The case study does not disclose the identity of the players whose brains were analysed in the study, but does confirm that they both played at least 150 games of games of first-grade football in the NRL or equivalent top flight Australian league.

CTE is a growing area of concern for people in professional, full-contact sports, and is characterised in young sufferers by erratic mood swings, memory problems, and mental health issues like extreme depression and anxiety. It has frequently been diagnosed in the brains of former college or professional American football players who have taken their own lives, and is virtually indistinguishable from the symptoms of Alzheimer’s Disease. At present, it can only be diagnosed after death.

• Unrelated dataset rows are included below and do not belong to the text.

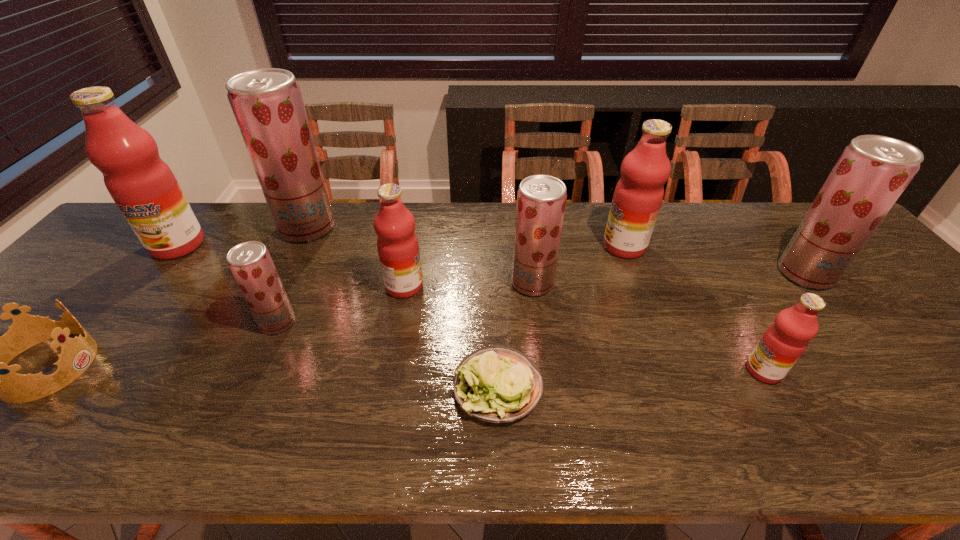 Locate which strawberry fruit juice is the third closest to the fourth fruit juice from right to left. Please provide its 2D coordinates. Your answer should be formatted as a tuple, i.e. [(x, y)], where the tuple contains the x and y coordinates of a point satisfying the conditions above.

[(872, 172)]

Locate an element on the screen. The height and width of the screenshot is (540, 960). strawberry fruit juice object that ranks as the fourth closest to the second nearest pink fruit juice is located at coordinates (872, 172).

Select which pink fruit juice appears as the fourth closest to the tiara. Please provide its 2D coordinates. Your answer should be formatted as a tuple, i.e. [(x, y)], where the tuple contains the x and y coordinates of a point satisfying the conditions above.

[(783, 343)]

The width and height of the screenshot is (960, 540). In order to click on pink fruit juice that is the second closest to the fifth object from left to right in this screenshot , I will do `click(143, 186)`.

I want to click on free spot that satisfies the following two spatial constraints: 1. on the label of the leftmost fruit juice; 2. on the right side of the rightmost fruit juice, so click(x=156, y=274).

In order to click on vacant area in the image that satisfies the following two spatial constraints: 1. on the front side of the lettuce; 2. on the right side of the smallest strawberry fruit juice in this screenshot , I will do `click(250, 387)`.

Locate an element on the screen. free point that satisfies the following two spatial constraints: 1. on the back side of the rightmost object; 2. on the right side of the seventh farthest fruit juice is located at coordinates (300, 274). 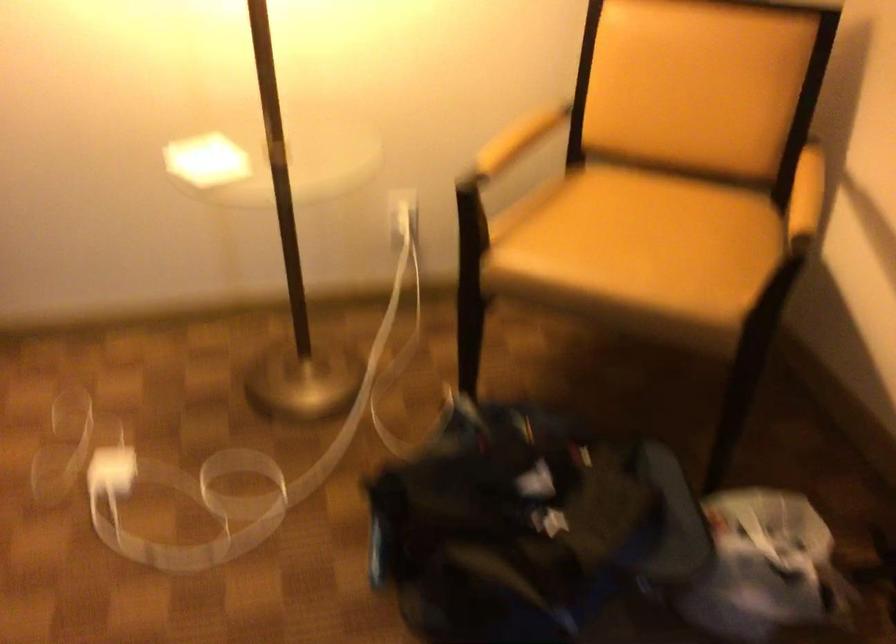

Notably, CTE was found in the brain of former WWE wrestler Chris Benoit, who in 2007 murdered his wife and 7-year-old son before taking his own life at the age of 40. Subsequent postmortem investigations have suggested that repeated brain trauma and CTE symptoms may have contributed to a change in behaviour that resulted in the murders.

The NRL is not the only league in Australia currently dealing with concussion-related issues at present; the AFL is staring down the barrel of a class action lawsuit from former players, all complaining of memory, emotional, and cognitive disorders that have developed later in life as a result of concussions suffered while playing the game.

In recent times, both the AFL and NRL have stepped up their concussion protocols for players who suffer head knocks on-field.